Title：Development of High-performance P-type Transistors
Location: Grand Ballroom, 4th Floor, Crowne Plaza Hotel
Speaker: Prof. Yong-Young Noh, Pohang University of Science and Technology (POSTECH), Pohang, Korea

 

Abstract: Developing high-mobility p-type oxide semiconductors that can be grown using silicon-compatible processes at low temperatures, has remained challenging in the electronics community to integrate complementary electronics with the well-developed n-type counterparts. This presentation will discuss our recent progress in developing high-performance p-type semiconductors as channel materials for thin film transistors. For the first part of my talk, I present an amorphous p-type oxide semiconductor composed of selenium-alloyed tellurium in a tellurium sub-oxide matrix, demonstrating its utility in high-performance, stable p-channel TFTs, and complementary circuits. Theoretical analysis unveils a delocalized valence band from tellurium 5p bands with shallow acceptor states, enabling excess hole doping and transport. Selenium alloying suppresses hole concentrations and facilitates the p orbital connectivity, realizing high-performance p-channel TFTs with an average field-effect hole mobility of ~15 cm² V^-1 s^-1 and on/off current ratios of 10⁶~10⁷, along with wafer-scale uniformity and long-term stabilities under bias stress and ambient aging.

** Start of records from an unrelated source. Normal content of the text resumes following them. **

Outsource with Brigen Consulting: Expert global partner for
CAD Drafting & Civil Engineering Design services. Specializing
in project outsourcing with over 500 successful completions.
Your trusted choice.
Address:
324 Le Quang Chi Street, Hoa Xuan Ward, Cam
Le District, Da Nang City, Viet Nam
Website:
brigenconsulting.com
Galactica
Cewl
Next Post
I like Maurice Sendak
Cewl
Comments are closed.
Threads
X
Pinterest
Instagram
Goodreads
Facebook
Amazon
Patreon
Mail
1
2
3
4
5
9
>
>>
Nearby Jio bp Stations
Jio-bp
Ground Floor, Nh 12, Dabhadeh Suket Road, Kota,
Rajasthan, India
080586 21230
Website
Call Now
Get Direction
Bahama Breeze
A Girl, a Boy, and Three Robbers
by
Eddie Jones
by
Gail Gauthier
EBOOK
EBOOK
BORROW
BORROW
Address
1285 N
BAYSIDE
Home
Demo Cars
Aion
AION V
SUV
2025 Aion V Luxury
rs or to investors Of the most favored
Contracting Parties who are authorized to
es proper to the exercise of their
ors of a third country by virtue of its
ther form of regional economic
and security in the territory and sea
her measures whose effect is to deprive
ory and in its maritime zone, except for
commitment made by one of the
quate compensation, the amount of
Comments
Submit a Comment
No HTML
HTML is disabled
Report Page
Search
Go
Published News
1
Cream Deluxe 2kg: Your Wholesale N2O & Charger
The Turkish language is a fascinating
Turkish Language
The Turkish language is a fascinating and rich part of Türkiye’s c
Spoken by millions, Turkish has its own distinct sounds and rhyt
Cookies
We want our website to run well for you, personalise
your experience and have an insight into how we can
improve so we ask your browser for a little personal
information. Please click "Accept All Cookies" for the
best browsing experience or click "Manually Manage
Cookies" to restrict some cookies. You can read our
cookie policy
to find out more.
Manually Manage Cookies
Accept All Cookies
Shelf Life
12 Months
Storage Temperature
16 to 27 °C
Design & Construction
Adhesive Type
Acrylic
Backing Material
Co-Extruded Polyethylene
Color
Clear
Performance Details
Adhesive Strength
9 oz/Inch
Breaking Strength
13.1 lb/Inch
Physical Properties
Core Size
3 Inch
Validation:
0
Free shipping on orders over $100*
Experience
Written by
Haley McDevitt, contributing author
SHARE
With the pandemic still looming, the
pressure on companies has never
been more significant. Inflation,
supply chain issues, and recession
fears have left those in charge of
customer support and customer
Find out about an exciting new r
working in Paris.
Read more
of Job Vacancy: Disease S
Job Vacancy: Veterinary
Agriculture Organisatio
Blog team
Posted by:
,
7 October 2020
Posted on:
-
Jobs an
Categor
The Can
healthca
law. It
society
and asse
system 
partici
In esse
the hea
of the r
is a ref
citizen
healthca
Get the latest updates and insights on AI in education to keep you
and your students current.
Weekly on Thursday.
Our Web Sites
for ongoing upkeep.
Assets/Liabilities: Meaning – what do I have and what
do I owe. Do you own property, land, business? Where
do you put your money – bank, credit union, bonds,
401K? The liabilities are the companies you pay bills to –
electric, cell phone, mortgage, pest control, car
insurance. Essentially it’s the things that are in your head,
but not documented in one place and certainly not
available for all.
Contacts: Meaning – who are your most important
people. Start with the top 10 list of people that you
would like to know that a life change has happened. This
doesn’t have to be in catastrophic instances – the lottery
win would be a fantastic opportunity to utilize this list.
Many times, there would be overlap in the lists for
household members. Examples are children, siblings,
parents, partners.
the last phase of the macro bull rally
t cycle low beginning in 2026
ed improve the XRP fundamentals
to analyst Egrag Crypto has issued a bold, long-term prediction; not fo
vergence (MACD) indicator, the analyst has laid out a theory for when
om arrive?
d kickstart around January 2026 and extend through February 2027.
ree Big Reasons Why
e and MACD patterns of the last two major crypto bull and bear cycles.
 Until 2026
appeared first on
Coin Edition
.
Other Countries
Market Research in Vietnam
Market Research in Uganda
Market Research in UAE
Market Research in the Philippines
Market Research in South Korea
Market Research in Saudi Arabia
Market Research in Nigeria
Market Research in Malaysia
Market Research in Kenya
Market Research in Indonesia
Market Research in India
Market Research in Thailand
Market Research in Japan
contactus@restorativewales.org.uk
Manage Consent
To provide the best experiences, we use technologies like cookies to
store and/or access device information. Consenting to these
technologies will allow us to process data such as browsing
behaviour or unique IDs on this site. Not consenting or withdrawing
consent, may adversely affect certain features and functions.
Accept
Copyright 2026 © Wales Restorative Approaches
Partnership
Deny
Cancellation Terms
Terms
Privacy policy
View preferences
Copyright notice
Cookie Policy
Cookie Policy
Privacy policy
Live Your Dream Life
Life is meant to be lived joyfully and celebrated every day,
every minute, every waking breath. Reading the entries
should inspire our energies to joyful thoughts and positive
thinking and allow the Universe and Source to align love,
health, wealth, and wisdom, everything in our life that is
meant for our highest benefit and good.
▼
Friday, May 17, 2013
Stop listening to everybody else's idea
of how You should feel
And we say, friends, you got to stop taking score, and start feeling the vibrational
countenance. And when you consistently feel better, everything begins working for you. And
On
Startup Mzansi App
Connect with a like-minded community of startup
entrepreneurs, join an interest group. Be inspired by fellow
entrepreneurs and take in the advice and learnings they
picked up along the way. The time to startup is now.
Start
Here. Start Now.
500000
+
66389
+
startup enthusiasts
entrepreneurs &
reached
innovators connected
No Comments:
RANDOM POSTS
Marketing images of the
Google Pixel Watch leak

Tin (Sn²⁺) halide perovskites emerge as promising p-type candidates but suffer from low crystallisation controllability and high film defect density, which result in uncompetitive device performance. In the second part of my talk, I would like to introduce a general overview and recent progress of our group of p-type Sn-based metal halide perovskites for applying field-effect transistors (FETs). I will mainly address inorganic perovskite thin-film transistors with exceptional performance using high-crystallinity and uniform cesium-tin-triiodide-based semiconducting layers with moderate hole concentrations and superior Hall mobilities, which are enabled by the judicious engineering of film composition and crystallization. The optimized devices exhibit high field-effect hole mobilities of over 50 cm² V^-1 s^-1, large current modulation greater than 10⁸, and high operational stability and reproducibility. Next, I will introduce A-site cation engineering method to achieve high-performance pure-Sn perovskite thin-film transistors (TFTs). We explore triple A-cations of caesium-formamidinium-phenethylammonium to create high-quality cascaded Sn perovskite channel films, especially with low-defect phase-pure perovskite/dielectric interface. As such, the optimized TFTs show record hole mobilities of over 70 cm² V^-1 s^-1 and on/off current ratios of over 10⁸, comparable to the commercial low-temperature polysilicon technique level. The p-channel perovskite TFTs also show high processability and compatibility with the n-type metal oxides, enabling the integration of high-gain complementary inverters and rail-to-rail logic gates

 

Bio: 

Prof. Yong-Young Noh
Namgo Chair Professor of Department of Chemical Engineering, Pohang University of Science and Technology (POSTECH)

Education/Career
2019-now Professor, Department of Chemical Engineering, Pohang University of Science and Technology (POSTECH)
2013-2019 Associate Professor, Department of Energy and Mater. Eng., Dongguk University, South Korea
2010-2012 Assistant Professor, Dept. of Chemical Engineering, Hanbat National University, South Korea
2008-2009 Senior Researcher, ETRI, South Korea
2005-2007 Postdoctoral Fellow, Cavendish Lab, University of Cambridge, UK 2000-2005 Master and Ph.D., Dept. of Material Science and Engineering, GIST

Research Interests
Developing new semiconductors for electronics devices, halide perovskite, chalcogen, metal oxide, 2D layered materials, organic, carbon nanotubes, and metal oxide for field-effect transistors, photodiodes, gas sensors, and light-emitting diodes.